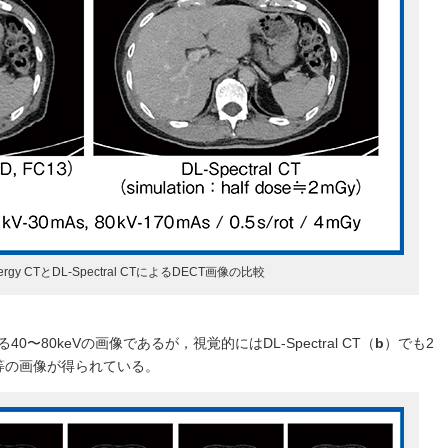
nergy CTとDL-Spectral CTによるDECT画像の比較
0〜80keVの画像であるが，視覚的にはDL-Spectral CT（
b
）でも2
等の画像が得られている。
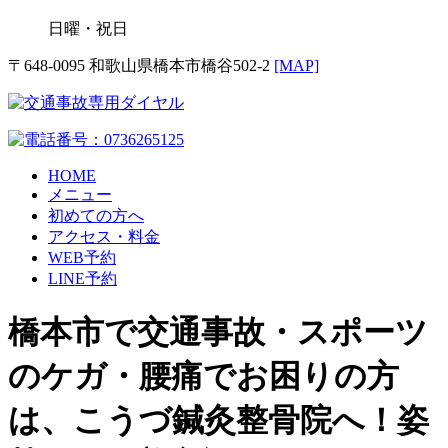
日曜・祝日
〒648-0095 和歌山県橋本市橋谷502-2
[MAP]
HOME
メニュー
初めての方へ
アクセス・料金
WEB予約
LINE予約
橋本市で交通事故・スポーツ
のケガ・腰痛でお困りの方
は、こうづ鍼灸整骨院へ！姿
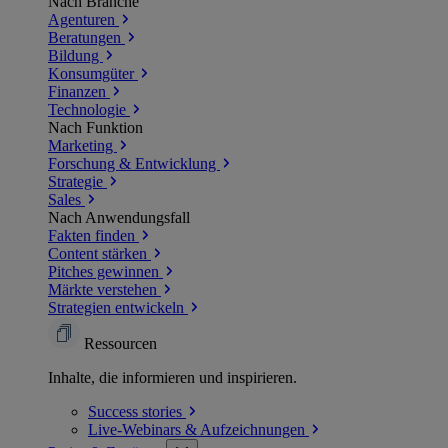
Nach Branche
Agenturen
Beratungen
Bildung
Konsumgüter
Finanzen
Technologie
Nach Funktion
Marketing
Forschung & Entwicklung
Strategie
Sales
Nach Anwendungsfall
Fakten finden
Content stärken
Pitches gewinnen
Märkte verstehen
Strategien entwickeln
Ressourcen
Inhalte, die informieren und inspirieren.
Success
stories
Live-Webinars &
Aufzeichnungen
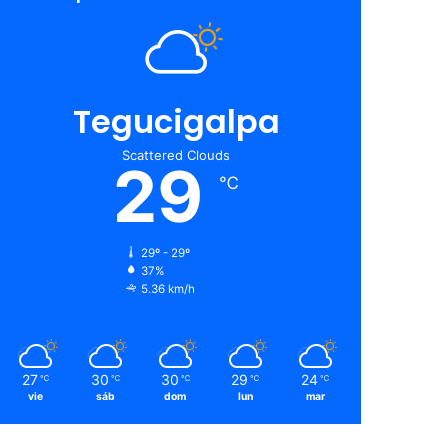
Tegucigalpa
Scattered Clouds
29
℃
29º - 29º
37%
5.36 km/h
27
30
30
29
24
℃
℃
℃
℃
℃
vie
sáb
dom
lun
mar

———

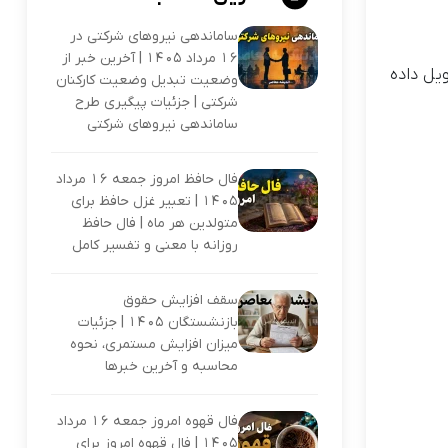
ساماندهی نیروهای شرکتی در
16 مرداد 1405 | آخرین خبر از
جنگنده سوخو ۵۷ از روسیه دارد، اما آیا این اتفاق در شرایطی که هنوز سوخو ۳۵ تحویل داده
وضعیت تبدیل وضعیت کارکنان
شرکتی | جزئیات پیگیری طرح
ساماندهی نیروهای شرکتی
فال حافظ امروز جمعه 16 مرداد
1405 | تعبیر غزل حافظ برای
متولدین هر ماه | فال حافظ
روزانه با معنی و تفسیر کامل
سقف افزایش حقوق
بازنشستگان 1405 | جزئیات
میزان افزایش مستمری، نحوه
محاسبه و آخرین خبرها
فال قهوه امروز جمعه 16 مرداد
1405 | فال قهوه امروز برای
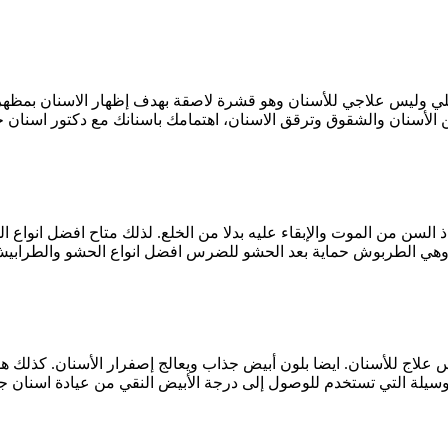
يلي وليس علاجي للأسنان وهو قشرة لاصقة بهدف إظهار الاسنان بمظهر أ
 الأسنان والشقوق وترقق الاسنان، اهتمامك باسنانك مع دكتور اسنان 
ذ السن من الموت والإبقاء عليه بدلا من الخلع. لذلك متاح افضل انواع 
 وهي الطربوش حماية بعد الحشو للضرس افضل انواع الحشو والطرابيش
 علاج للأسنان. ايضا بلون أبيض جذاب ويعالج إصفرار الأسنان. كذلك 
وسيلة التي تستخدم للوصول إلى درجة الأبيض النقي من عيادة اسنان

———

WHAT TO WORK ON:
Lines in the listing above that contain the word "جزئیات" must be copied; leave out the rest.

ANSWER SECTION:
شرکتی | جزئیات پیگیری طرح
بازنشستگان 1405 | جزئیات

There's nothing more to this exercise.